__What the exercise asks__: Determine how many lines of the records include "power", and answer with the number alone.
★ ★ ★ ★
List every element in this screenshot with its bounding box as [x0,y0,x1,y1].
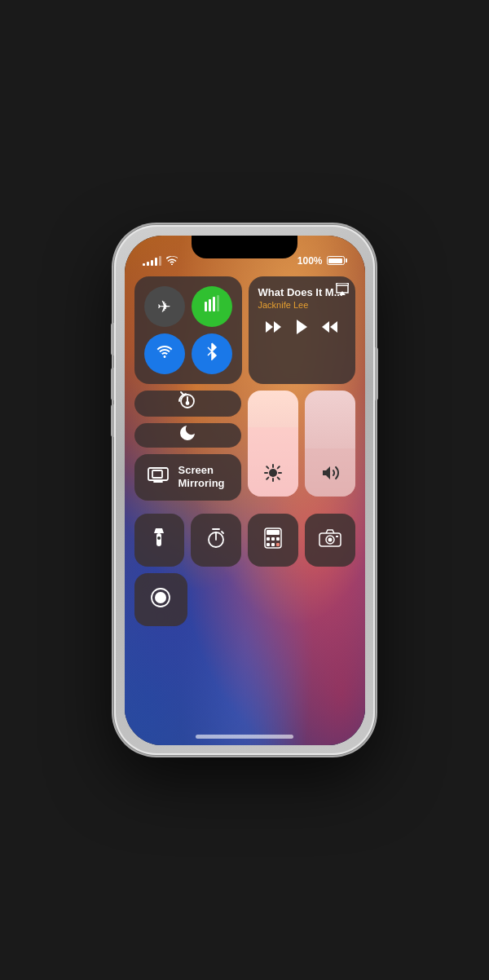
svg-rect-23 [267,530,280,535]
svg-rect-24 [267,537,270,541]
svg-rect-2 [213,297,215,311]
fast-forward-button[interactable] [321,320,339,338]
bluetooth-button[interactable] [192,333,232,374]
battery-percent: 100% [297,255,323,267]
wifi-icon [166,256,178,267]
cellular-icon [203,295,221,317]
np-title: What Does It M... [258,286,346,298]
svg-line-17 [267,477,268,479]
phone-screen: 100% ✈ [125,236,365,745]
airplane-button[interactable]: ✈ [144,286,185,327]
svg-marker-18 [323,466,330,479]
svg-point-20 [157,536,161,540]
status-right: 100% [297,255,347,267]
volume-icon [320,463,340,487]
left-col: ScreenMirroring [134,391,242,508]
phone-frame: 100% ✈ [114,225,375,755]
wifi-button[interactable] [144,333,185,374]
brightness-icon [263,463,283,487]
np-controls [258,318,346,341]
svg-rect-3 [217,295,219,311]
control-center: ✈ [134,276,355,633]
svg-point-9 [269,469,277,477]
play-button[interactable] [294,318,309,341]
signal-icon [143,256,161,266]
brightness-slider[interactable] [248,391,298,497]
svg-line-14 [267,466,268,468]
svg-rect-25 [271,537,275,541]
svg-rect-28 [271,543,275,546]
cellular-button[interactable] [192,286,232,327]
svg-point-35 [155,592,166,603]
connectivity-block: ✈ [134,276,242,384]
airplane-icon: ✈ [157,297,171,316]
do-not-disturb-button[interactable] [134,423,242,448]
rewind-button[interactable] [264,320,282,338]
timer-icon [205,528,227,554]
svg-rect-27 [267,543,270,546]
svg-rect-8 [152,470,162,478]
volume-slider[interactable] [305,391,355,497]
svg-rect-26 [276,537,280,541]
svg-rect-0 [205,302,207,311]
second-row: ScreenMirroring [134,391,355,508]
screen-mirror-icon [148,467,169,487]
airplay-icon[interactable] [336,283,349,298]
top-section: ✈ [134,276,355,384]
svg-rect-1 [209,299,211,311]
flashlight-icon [151,527,167,554]
flashlight-button[interactable] [134,514,185,567]
svg-rect-29 [276,543,280,546]
bluetooth-icon [206,342,218,364]
screen-mirror-button[interactable]: ScreenMirroring [134,454,242,501]
home-indicator[interactable] [196,735,293,739]
timer-button[interactable] [191,514,241,567]
svg-point-6 [187,402,189,404]
svg-line-16 [278,466,280,468]
svg-rect-33 [336,536,338,537]
screen-record-row [134,573,355,626]
calculator-button[interactable] [248,514,298,567]
calculator-icon [264,528,282,554]
status-left [143,256,178,267]
right-col [248,391,355,508]
camera-icon [319,529,341,552]
record-icon [150,587,171,613]
battery-icon [327,256,347,265]
svg-point-32 [328,537,332,541]
notch [192,236,297,258]
rotation-lock-button[interactable] [134,391,242,417]
screen-record-button[interactable] [134,573,187,626]
camera-button[interactable] [305,514,355,567]
moon-icon [178,423,197,448]
bottom-row [134,514,355,567]
now-playing-block: What Does It M... Jacknife Lee [249,276,355,384]
wifi-btn-icon [156,344,174,363]
np-artist: Jacknife Lee [258,300,346,310]
screen-mirror-label: ScreenMirroring [178,464,225,492]
rotation-icon [177,391,198,417]
svg-line-15 [278,477,280,479]
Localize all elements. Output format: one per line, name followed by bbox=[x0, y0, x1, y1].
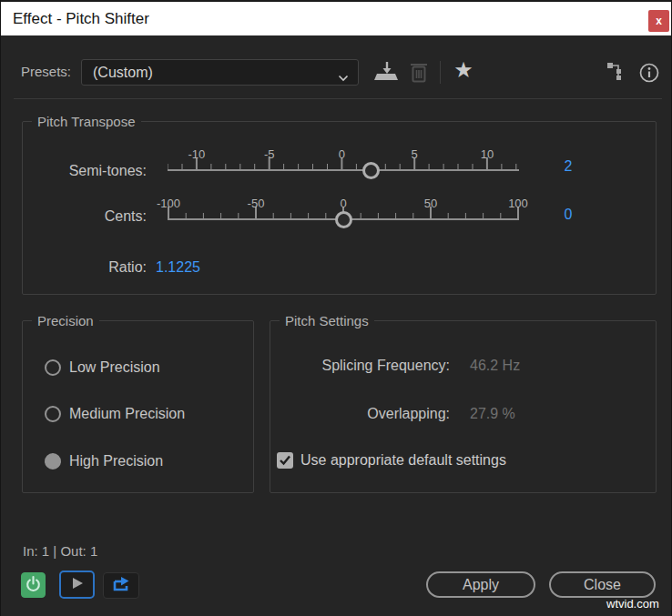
check-icon bbox=[278, 453, 292, 468]
info-button[interactable] bbox=[638, 62, 660, 84]
info-icon bbox=[638, 73, 660, 86]
tick-label: 0 bbox=[325, 197, 361, 210]
tick-label: 10 bbox=[469, 147, 505, 161]
radio-label: Low Precision bbox=[69, 359, 160, 376]
presets-selected-value: (Custom) bbox=[93, 60, 153, 85]
radio-label: Medium Precision bbox=[69, 406, 185, 422]
pitch-settings-legend: Pitch Settings bbox=[280, 313, 374, 328]
close-window-button[interactable]: x bbox=[648, 10, 669, 32]
radio-label: High Precision bbox=[69, 453, 163, 470]
favorite-star-icon: ★ bbox=[453, 57, 473, 82]
close-button[interactable]: Close bbox=[549, 571, 656, 598]
power-icon bbox=[25, 575, 42, 595]
apply-button[interactable]: Apply bbox=[426, 571, 535, 598]
header-divider bbox=[14, 98, 662, 99]
save-preset-icon bbox=[374, 72, 399, 86]
effect-power-toggle[interactable] bbox=[21, 572, 46, 598]
tick-label: 5 bbox=[396, 147, 433, 161]
effect-pitch-shifter-dialog: Effect - Pitch Shifter x Presets: (Custo… bbox=[0, 0, 672, 616]
radio-high-precision[interactable]: High Precision bbox=[45, 453, 163, 470]
pitch-transpose-legend: Pitch Transpose bbox=[32, 114, 141, 129]
semi-tones-value[interactable]: 2 bbox=[552, 158, 585, 175]
semi-tones-label: Semi-tones: bbox=[28, 163, 147, 179]
tick-label: 100 bbox=[500, 197, 536, 210]
radio-icon[interactable] bbox=[45, 359, 61, 376]
presets-label: Presets: bbox=[21, 64, 71, 79]
semi-tones-slider[interactable]: -10-50510 bbox=[168, 146, 519, 182]
toolbar-separator bbox=[440, 61, 441, 84]
radio-icon[interactable] bbox=[45, 406, 61, 422]
slider-thumb[interactable] bbox=[335, 211, 352, 228]
tick-label: -50 bbox=[238, 197, 274, 210]
precision-legend: Precision bbox=[32, 313, 99, 328]
overlapping-label: Overlapping: bbox=[274, 406, 450, 422]
titlebar[interactable]: Effect - Pitch Shifter bbox=[1, 2, 672, 35]
overlapping-value: 27.9 % bbox=[470, 406, 515, 422]
play-preview-button[interactable] bbox=[59, 571, 95, 599]
tick-label: 0 bbox=[323, 147, 360, 161]
ratio-label: Ratio: bbox=[28, 259, 147, 276]
presets-dropdown[interactable]: (Custom) bbox=[81, 59, 359, 86]
play-icon bbox=[71, 577, 84, 592]
tick-label: -10 bbox=[178, 147, 215, 161]
loop-playback-button[interactable] bbox=[103, 572, 139, 599]
close-icon: x bbox=[656, 15, 662, 27]
window-title: Effect - Pitch Shifter bbox=[13, 10, 149, 28]
radio-icon[interactable] bbox=[45, 453, 61, 470]
ratio-value: 1.1225 bbox=[156, 259, 200, 276]
channel-map-icon bbox=[606, 70, 626, 84]
splicing-frequency-value: 46.2 Hz bbox=[470, 358, 520, 374]
delete-preset-button[interactable] bbox=[406, 60, 432, 85]
tick-label: -5 bbox=[251, 147, 288, 161]
radio-medium-precision[interactable]: Medium Precision bbox=[45, 406, 185, 422]
favorite-button[interactable]: ★ bbox=[450, 56, 477, 84]
cents-slider[interactable]: -100-50050100 bbox=[168, 195, 519, 231]
use-default-settings-checkbox[interactable] bbox=[277, 452, 293, 469]
splicing-frequency-label: Splicing Frequency: bbox=[274, 358, 450, 374]
use-default-settings-label: Use appropriate default settings bbox=[300, 452, 506, 469]
watermark: wtvid.com bbox=[606, 597, 659, 611]
channel-map-button[interactable] bbox=[605, 62, 626, 82]
save-preset-button[interactable] bbox=[372, 60, 400, 85]
cents-value[interactable]: 0 bbox=[552, 207, 585, 223]
cents-label: Cents: bbox=[28, 208, 147, 225]
loop-play-icon bbox=[112, 577, 130, 595]
io-status: In: 1 | Out: 1 bbox=[23, 543, 97, 559]
radio-low-precision[interactable]: Low Precision bbox=[45, 359, 160, 376]
chevron-down-icon bbox=[338, 69, 349, 86]
tick-label: 50 bbox=[412, 197, 449, 210]
delete-preset-icon bbox=[409, 73, 429, 86]
tick-label: -100 bbox=[150, 197, 187, 210]
slider-thumb[interactable] bbox=[362, 162, 380, 179]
★ ★ ★ ★
__Solution for this task__: 2